• Problem details: Every line below that includes the word "click" needs to be copied.

[Data entries]
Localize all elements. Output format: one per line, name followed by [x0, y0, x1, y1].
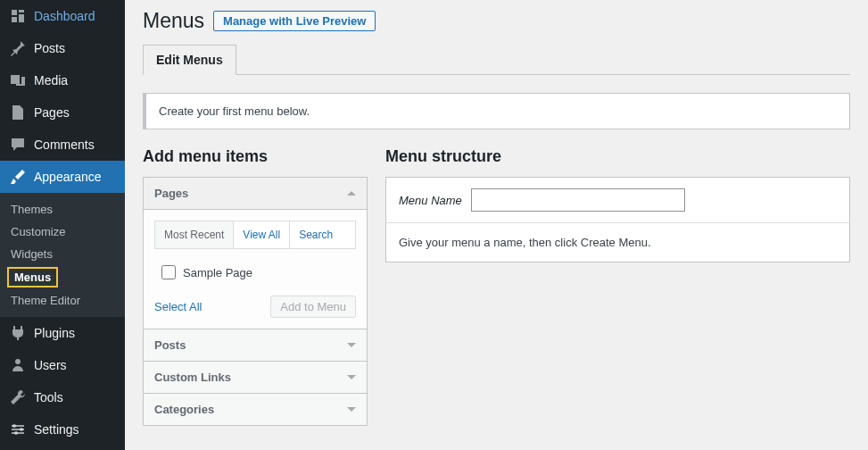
tab-view-all[interactable]: View All [234, 221, 290, 248]
sidebar-label: Plugins [34, 326, 116, 340]
accordion-label: Posts [154, 338, 186, 352]
menu-name-label: Menu Name [399, 194, 462, 207]
chevron-up-icon [347, 191, 356, 196]
sidebar-item-posts[interactable]: Posts [0, 32, 125, 64]
accordion-toggle-custom-links[interactable]: Custom Links [144, 362, 367, 393]
tab-search[interactable]: Search [290, 221, 342, 248]
dashboard-icon [9, 7, 27, 25]
pages-filter-tabs: Most Recent View All Search [154, 221, 356, 249]
svg-point-0 [15, 359, 21, 364]
submenu-customize[interactable]: Customize [0, 221, 125, 243]
accordion-pages: Pages Most Recent View All Search Sample… [143, 177, 368, 329]
page-title: Menus [143, 9, 204, 33]
svg-point-3 [14, 431, 18, 435]
pin-icon [9, 39, 27, 57]
sidebar-item-users[interactable]: Users [0, 349, 125, 381]
menu-instruction: Give your menu a name, then click Create… [399, 236, 837, 249]
sliders-icon [9, 421, 27, 438]
page-item-row[interactable]: Sample Page [154, 260, 356, 285]
accordion-body-pages: Most Recent View All Search Sample Page … [144, 209, 367, 329]
select-all-link[interactable]: Select All [154, 300, 202, 313]
wrench-icon [9, 388, 27, 406]
submenu-theme-editor[interactable]: Theme Editor [0, 289, 125, 312]
sidebar-item-settings[interactable]: Settings [0, 413, 125, 446]
accordion-posts: Posts [143, 329, 368, 362]
submenu-themes[interactable]: Themes [0, 198, 125, 221]
svg-point-1 [12, 424, 16, 428]
menu-name-input[interactable] [471, 188, 685, 212]
appearance-submenu: Themes Customize Widgets Menus Theme Edi… [0, 193, 125, 317]
accordion-toggle-categories[interactable]: Categories [144, 394, 367, 425]
accordion-custom-links: Custom Links [143, 361, 368, 394]
add-to-menu-button[interactable]: Add to Menu [270, 296, 356, 318]
sidebar-item-dashboard[interactable]: Dashboard [0, 0, 125, 32]
nav-tabs: Edit Menus [143, 44, 850, 75]
accordion-toggle-pages[interactable]: Pages [144, 178, 367, 209]
sidebar-label: Media [34, 73, 116, 88]
chevron-down-icon [347, 343, 356, 347]
menu-panel-body: Give your menu a name, then click Create… [386, 223, 849, 262]
structure-title: Menu structure [385, 147, 850, 166]
sidebar-label: Dashboard [34, 9, 116, 23]
sidebar-item-tools[interactable]: Tools [0, 381, 125, 413]
chevron-down-icon [347, 407, 356, 412]
page-item-label: Sample Page [183, 266, 252, 279]
sidebar-label: Users [34, 358, 116, 372]
accordion-toggle-posts[interactable]: Posts [144, 329, 367, 361]
add-items-title: Add menu items [143, 147, 368, 166]
notice-text: Create your first menu below. [159, 104, 310, 118]
info-notice: Create your first menu below. [143, 93, 850, 129]
accordion-label: Custom Links [154, 371, 231, 384]
menu-structure-column: Menu structure Menu Name Give your menu … [385, 147, 850, 425]
live-preview-button[interactable]: Manage with Live Preview [213, 11, 376, 31]
tab-most-recent[interactable]: Most Recent [155, 221, 234, 248]
main-content: Menus Manage with Live Preview Edit Menu… [125, 0, 868, 450]
menu-panel: Menu Name Give your menu a name, then cl… [385, 177, 850, 262]
users-icon [9, 356, 27, 374]
sidebar-label: Settings [34, 422, 116, 437]
sidebar-label: Comments [34, 138, 116, 152]
sidebar-label: Posts [34, 41, 116, 55]
page-checkbox[interactable] [161, 265, 176, 279]
tab-edit-menus[interactable]: Edit Menus [143, 45, 236, 75]
sidebar-item-media[interactable]: Media [0, 64, 125, 96]
chevron-down-icon [347, 375, 356, 379]
collapse-menu-button[interactable]: Collapse menu [0, 446, 125, 450]
sidebar-item-plugins[interactable]: Plugins [0, 317, 125, 349]
submenu-menus[interactable]: Menus [7, 267, 58, 288]
pages-icon [9, 104, 27, 121]
admin-sidebar: Dashboard Posts Media Pages Comments App… [0, 0, 125, 450]
accordion-label: Pages [154, 187, 188, 200]
sidebar-label: Appearance [34, 170, 116, 184]
brush-icon [9, 168, 27, 186]
accordion-label: Categories [154, 403, 214, 416]
plug-icon [9, 324, 27, 342]
menu-panel-header: Menu Name [386, 178, 849, 223]
sidebar-label: Pages [34, 105, 116, 120]
sidebar-item-pages[interactable]: Pages [0, 96, 125, 129]
sidebar-label: Tools [34, 390, 116, 404]
accordion-categories: Categories [143, 393, 368, 426]
sidebar-item-comments[interactable]: Comments [0, 129, 125, 161]
add-menu-items-column: Add menu items Pages Most Recent View Al… [143, 147, 368, 425]
page-header: Menus Manage with Live Preview [143, 9, 850, 33]
svg-point-2 [20, 428, 23, 431]
comment-icon [9, 136, 27, 154]
sidebar-item-appearance[interactable]: Appearance [0, 161, 125, 193]
media-icon [9, 71, 27, 89]
submenu-widgets[interactable]: Widgets [0, 243, 125, 265]
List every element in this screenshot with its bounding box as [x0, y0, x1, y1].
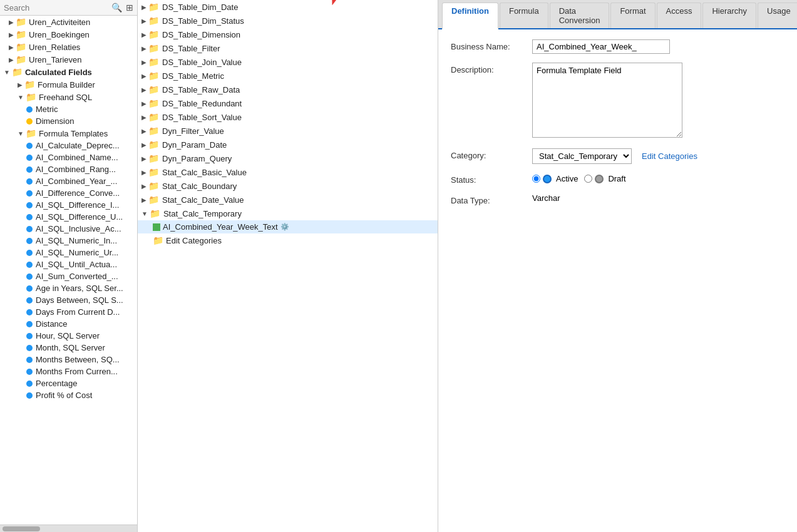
middle-tree-dyn-param-query[interactable]: ▶ 📁 Dyn_Param_Query	[138, 151, 438, 165]
sidebar-item-month-sql-server[interactable]: Month, SQL Server	[0, 342, 137, 354]
tab-definition[interactable]: Definition	[442, 3, 498, 29]
folder-icon: 📁	[24, 79, 35, 90]
sidebar-item-uren-activiteiten[interactable]: ▶ 📁 Uren_Activiteiten	[0, 16, 137, 28]
expand-arrow: ▶	[141, 59, 147, 66]
status-active-label[interactable]: Active	[532, 174, 578, 183]
status-control: Active Draft	[532, 173, 789, 183]
category-select[interactable]: Stat_Calc_Temporary	[532, 148, 632, 164]
sidebar-item-label: Dimension	[36, 116, 74, 126]
middle-tree-ds-dim-status[interactable]: ▶ 📁 DS_Table_Dim_Status	[138, 14, 438, 28]
sidebar-item-ai-calc-deprec[interactable]: AI_Calculate_Deprec...	[0, 140, 137, 151]
sidebar-item-formula-builder[interactable]: ▶ 📁 Formula Builder	[0, 78, 137, 91]
edit-categories-form-link[interactable]: Edit Categories	[642, 151, 697, 161]
sidebar-item-label: Month, SQL Server	[36, 343, 105, 352]
folder-icon: 📁	[148, 84, 159, 95]
item-dot	[26, 214, 33, 220]
sidebar-item-days-between[interactable]: Days Between, SQL S...	[0, 294, 137, 306]
status-active-text: Active	[556, 174, 578, 183]
sidebar-item-ai-combined-name[interactable]: AI_Combined_Name...	[0, 151, 137, 163]
description-textarea[interactable]: Formula Template Field	[532, 63, 682, 138]
search-icon[interactable]: 🔍	[111, 3, 122, 13]
sidebar-item-months-between-sq[interactable]: Months Between, SQ...	[0, 354, 137, 366]
sidebar-item-age-in-years[interactable]: Age in Years, SQL Ser...	[0, 282, 137, 294]
sidebar-item-days-from-current[interactable]: Days From Current D...	[0, 306, 137, 318]
sidebar-item-label: Uren_Tarieven	[29, 55, 82, 64]
middle-tree-ds-redundant[interactable]: ▶ 📁 DS_Table_Redundant	[138, 96, 438, 110]
sidebar-item-ai-sql-until-actua[interactable]: AI_SQL_Until_Actua...	[0, 258, 137, 270]
middle-tree-ds-raw-data[interactable]: ▶ 📁 DS_Table_Raw_Data	[138, 83, 438, 96]
middle-tree-stat-calc-boundary[interactable]: ▶ 📁 Stat_Calc_Boundary	[138, 179, 438, 193]
sidebar-item-uren-tarieven[interactable]: ▶ 📁 Uren_Tarieven	[0, 53, 137, 66]
middle-tree-ds-filter[interactable]: ▶ 📁 DS_Table_Filter	[138, 41, 438, 55]
item-dot	[26, 345, 33, 351]
folder-label: DS_Table_Sort_Value	[162, 113, 242, 122]
sidebar-item-label: Uren_Boekingen	[29, 30, 90, 39]
search-input[interactable]	[4, 3, 109, 13]
sidebar-item-ai-combined-rang[interactable]: AI_Combined_Rang...	[0, 163, 137, 175]
sidebar-item-ai-sql-inclusive-ac[interactable]: AI_SQL_Inclusive_Ac...	[0, 223, 137, 235]
sidebar-item-ai-sum-converted[interactable]: AI_Sum_Converted_...	[0, 270, 137, 282]
tab-usage[interactable]: Usage	[758, 3, 797, 28]
business-name-input[interactable]	[532, 39, 670, 54]
status-active-radio[interactable]	[532, 175, 540, 183]
middle-tree-stat-calc-date[interactable]: ▶ 📁 Stat_Calc_Date_Value	[138, 193, 438, 207]
sidebar-item-percentage[interactable]: Percentage	[0, 377, 137, 389]
item-dot	[26, 190, 33, 197]
expand-arrow: ▼	[18, 94, 24, 101]
middle-tree-dyn-filter-value[interactable]: ▶ 📁 Dyn_Filter_Value	[138, 124, 438, 138]
middle-tree-dyn-param-date[interactable]: ▶ 📁 Dyn_Param_Date	[138, 138, 438, 151]
sidebar-item-months-from-curren[interactable]: Months From Curren...	[0, 366, 137, 377]
sidebar-item-label: Uren_Activiteiten	[29, 18, 90, 27]
middle-tree-ds-metric[interactable]: ▶ 📁 DS_Table_Metric	[138, 69, 438, 83]
expand-arrow: ▶	[9, 44, 14, 51]
item-dot	[26, 250, 33, 256]
sidebar-scrollbar[interactable]	[0, 524, 137, 532]
folder-label: Stat_Calc_Boundary	[162, 182, 237, 191]
tab-access[interactable]: Access	[657, 3, 702, 28]
sidebar-item-ai-combined-year[interactable]: AI_Combined_Year_...	[0, 175, 137, 187]
sidebar-item-dimension[interactable]: Dimension	[0, 115, 137, 127]
sidebar-item-uren-boekingen[interactable]: ▶ 📁 Uren_Boekingen	[0, 28, 137, 41]
tab-hierarchy[interactable]: Hierarchy	[702, 3, 756, 28]
status-radio-group: Active Draft	[532, 173, 789, 183]
sidebar-item-label: Uren_Relaties	[29, 43, 80, 52]
folder-label: DS_Table_Join_Value	[162, 58, 242, 67]
sidebar-item-label: AI_Combined_Name...	[36, 153, 118, 162]
expand-arrow: ▶	[141, 73, 147, 79]
edit-categories-link[interactable]: Edit Categories	[166, 236, 222, 245]
expand-arrow: ▼	[141, 210, 148, 217]
tab-formula[interactable]: Formula	[500, 3, 548, 28]
sidebar-item-ai-sql-difference-u[interactable]: AI_SQL_Difference_U...	[0, 211, 137, 223]
sidebar-item-profit-pct-cost[interactable]: Profit % of Cost	[0, 389, 137, 401]
middle-tree-edit-categories[interactable]: 📁 Edit Categories	[138, 233, 438, 247]
sidebar-item-ai-sql-numeric-in[interactable]: AI_SQL_Numeric_In...	[0, 235, 137, 247]
sidebar-item-ai-difference-conve[interactable]: AI_Difference_Conve...	[0, 187, 137, 199]
folder-icon: 📁	[148, 126, 159, 136]
tab-format[interactable]: Format	[610, 3, 655, 28]
middle-tree-ds-join-value[interactable]: ▶ 📁 DS_Table_Join_Value	[138, 55, 438, 69]
sidebar-item-distance[interactable]: Distance	[0, 318, 137, 330]
sidebar-item-ai-sql-difference-i[interactable]: AI_SQL_Difference_I...	[0, 199, 137, 211]
middle-tree-ds-sort-value[interactable]: ▶ 📁 DS_Table_Sort_Value	[138, 110, 438, 124]
item-dot	[26, 357, 33, 363]
status-draft-label[interactable]: Draft	[584, 174, 625, 183]
sidebar-item-ai-sql-numeric-ur[interactable]: AI_SQL_Numeric_Ur...	[0, 247, 137, 258]
sidebar: 🔍 ⊞ ☰ ▶ 📁 Uren_Activiteiten ▶ 📁 Uren_Boe…	[0, 0, 138, 532]
sidebar-item-metric[interactable]: Metric	[0, 103, 137, 115]
middle-tree-ds-dimension[interactable]: ▶ 📁 DS_Table_Dimension	[138, 28, 438, 41]
middle-tree-stat-calc-basic[interactable]: ▶ 📁 Stat_Calc_Basic_Value	[138, 165, 438, 179]
status-draft-radio[interactable]	[584, 175, 592, 183]
middle-tree-ai-combined-year-week[interactable]: AI_Combined_Year_Week_Text ⚙️	[138, 220, 438, 233]
expand-arrow: ▶	[141, 114, 147, 121]
sidebar-item-hour-sql-server[interactable]: Hour, SQL Server	[0, 330, 137, 342]
expand-arrow: ▶	[141, 169, 147, 176]
sidebar-item-uren-relaties[interactable]: ▶ 📁 Uren_Relaties	[0, 41, 137, 53]
add-icon[interactable]: ⊞	[126, 3, 133, 13]
middle-tree-ds-dim-date[interactable]: ▶ 📁 DS_Table_Dim_Date	[138, 0, 438, 14]
sidebar-item-formula-templates[interactable]: ▼ 📁 Formula Templates	[0, 127, 137, 140]
sidebar-item-calculated-fields[interactable]: ▼ 📁 Calculated Fields	[0, 66, 137, 78]
sidebar-item-freehand-sql[interactable]: ▼ 📁 Freehand SQL	[0, 91, 137, 103]
tab-data-conversion[interactable]: Data Conversion	[550, 3, 610, 28]
middle-tree-stat-calc-temporary[interactable]: ▼ 📁 Stat_Calc_Temporary	[138, 207, 438, 220]
folder-icon: 📁	[16, 29, 26, 39]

• Result for this task:
menu-instruction: Give your menu a name, then click Create… [399, 236, 837, 249]
menu-panel-body: Give your menu a name, then click Create… [386, 223, 849, 262]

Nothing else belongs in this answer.